А вечером его забрали менты. Шавки легавые! Кто-то подбросил в наш огород биту, которой убили человека, а обвинили в этом отца. Только через неделю его отпустили под подписку о невыезде. 

Он признался! Ага, конечно! Чёрта с два он мог кого-то убить! Эти уроды просто выбили из него признание. Я смотрел на него и не узнавал, это был призрак того человека, которого я знал. 

Эту неделю я сидел с соседкой тетей Машей. Мы оба верили, что это недоразумение, и всё разрешится. Матери у меня не было, она бросила нас, когда мне был год. Для меня всем был отец, мне вполне хватало его любви.  

Я думал, всё наладится, но утром нашел его в петле. Отец не смог бы жить с клеймом убийцы, он был честным человеком. Тётя Маша обнаружила меня вечером, я сидел, раскачиваясь из стороны в сторону, перечитывал записку. 

«Сынок. Прости меня, что оставил одного. Меня всё равно посадили бы, а я не смогу жить в тюрьме. Знай одно: твой отец ни в чём не виноват. Будь всегда честен. Я любил тебя»

Любил... Любил... 

Его слова эхом проносились в голове.
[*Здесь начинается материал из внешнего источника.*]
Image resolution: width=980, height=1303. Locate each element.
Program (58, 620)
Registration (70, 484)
С каким-то больным равнодушием я смотрел, как новогодние огоньки пляшут на посиневшем лице отца.

Полгода я не разговаривал, надо ли говорить, как несладко жилось в детдоме с клеймом сына убийцы и с тем, что я никому ничего не мог сказать? 

Среди детей-волков пришлось жить по законам стаи. Я не говорил, но научился отвечать кулаками. Озлобленный на весь мир, я завоевал уважение. 

Потом мне улыбнулась фортуна. В детский дом пришёл с благотворительным визитом Сергей Косарев. Видимо, замаливал грехи. Мы сразу почувствовали эту невидимую связь друг с другом. Матерый волк, хозяин города, не знающий пощады, и я, маленький волчонок. 

Сергей в молодости стерилизовался и не мог иметь детей. На то были причины, его сына в лихие девяностые порезали, как поросёнка, куски разбросали по всему городу. Тогда он превратился в монстра, по городу лились реки крови. Виновники, и все, кто хоть как-то был причастен к этому, были жестоко наказаны. Сергей захватил власть в городе, потом во всей области.